El mundo de Beatriz solía discurrir por debajo de la superficie, era buzo, y lo mismo trabajaba para el puerto de Barcelona como para una petrolera. En ese entorno conoció a Tomás, su marido…y su jefe; un aficionado a la pesca deportiva de altura que le enseñó todo sobre ese mundo, todo.
El yate de Tomás, como siempre, solo le incluía a él, a Beatriz, al patrón y a un ayudante, los de siempre. Me gusta concentrarme, decía, sin conversaciones ni copitas de cava, afirmaba. A bordo siempre había uno atento a que no apareciera la guardia costera, y listo para enviar las capturas al fondo con un lastre, pero el riesgo y el dinero en juego eran un aliento vital que lo encendía.
Con el sol en lo alto, Beatriz notó el tirón.
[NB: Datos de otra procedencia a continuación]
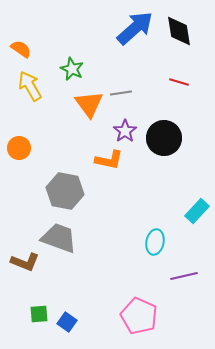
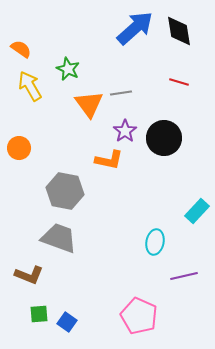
green star: moved 4 px left
brown L-shape: moved 4 px right, 13 px down
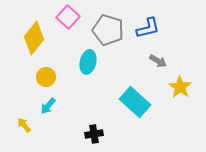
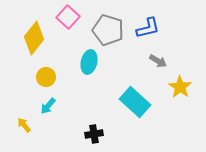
cyan ellipse: moved 1 px right
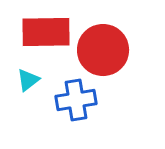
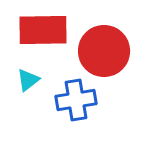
red rectangle: moved 3 px left, 2 px up
red circle: moved 1 px right, 1 px down
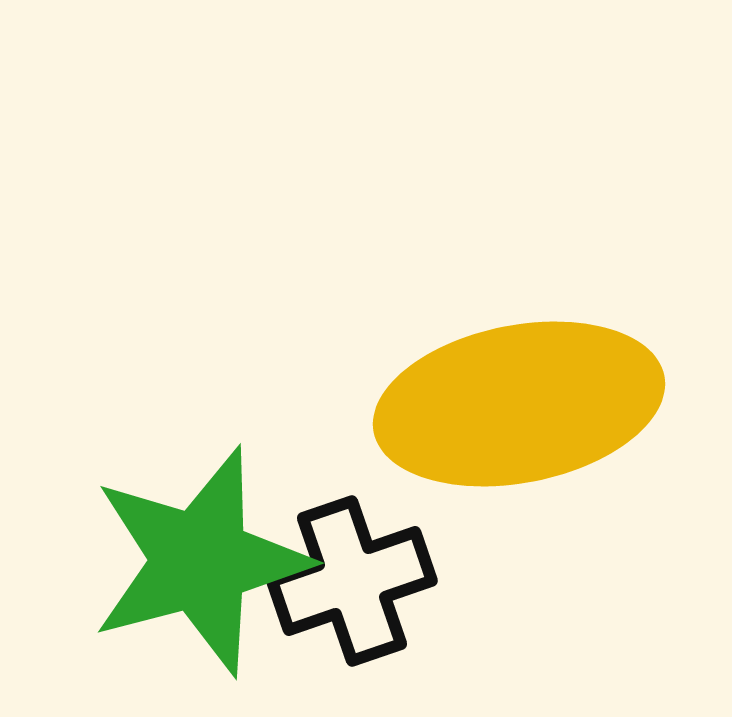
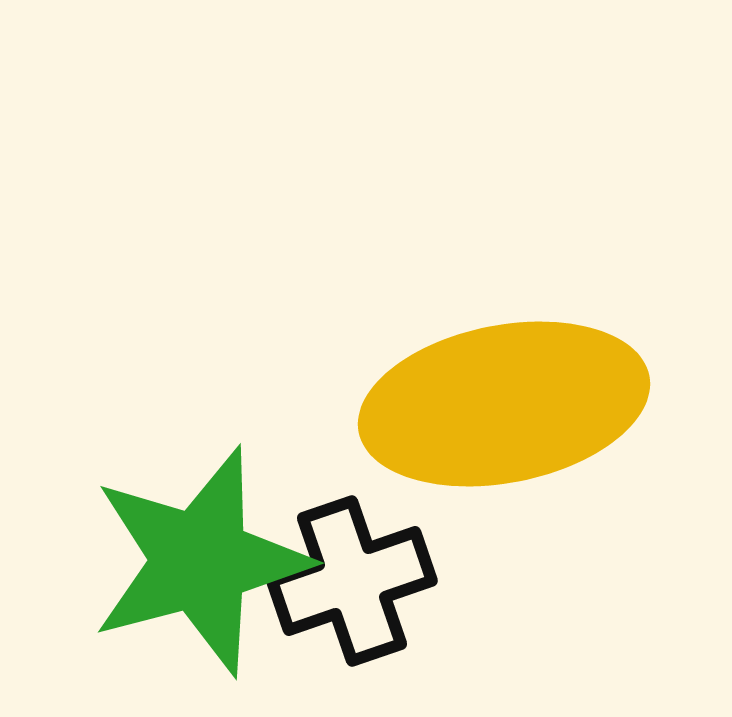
yellow ellipse: moved 15 px left
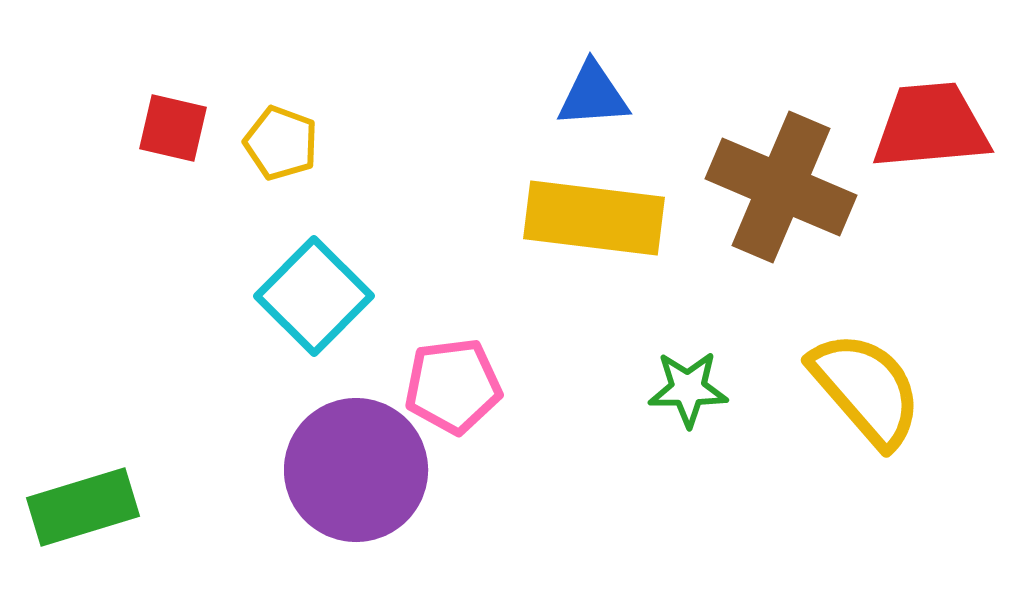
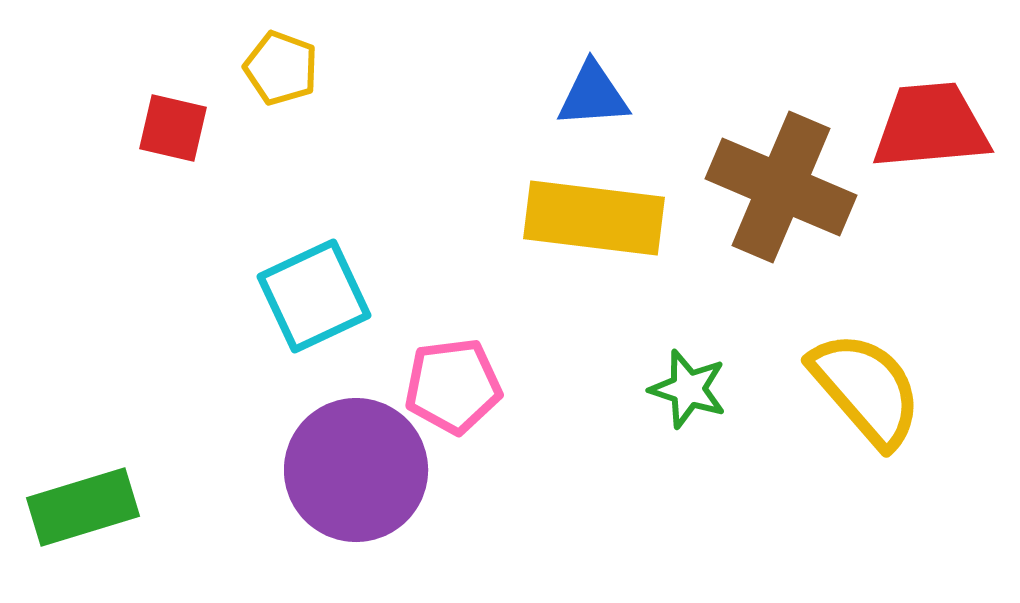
yellow pentagon: moved 75 px up
cyan square: rotated 20 degrees clockwise
green star: rotated 18 degrees clockwise
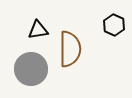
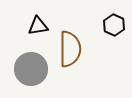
black triangle: moved 4 px up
Empezó un juego de tira y afloja, un juego duro en el que Beatriz, sujeta por el arnés, intentaba conocer a su oponente, leer en su cerebro de pez y jugar con él hasta tenerlo a bordo, rendido. Cuando saltó al aire, Beatriz supo que era un ejemplar único, cuarenta y ocho mil euros limpios. Tomás, junto a ella, con una cerveza en la mano, jaleaba; seria, lo miró por el rabillo del ojo y la mano estuvo a punto de aflojarse, de soltar, dejando ir, pero el resultado, al fin y al cabo, sería el mismo tanto si cobraba el pez como si lo perdía, y ya había tenido que perder unos cuantos; esta vez pescaría a dos bandas. El espléndido ejemplar acabó reposando en la cubierta junto a otros tres. Tomás cogió la radio y dijo: Esta apuesta es mía, capullos. Nos vemos en el punto de encuentro para el pesaje.
Beatriz caminaba sonriente por el paseo marítimo, mirando el cardenal que tenía bajo la clavícula derecha, mientras la Guardia Civil se llevaba a Tomás.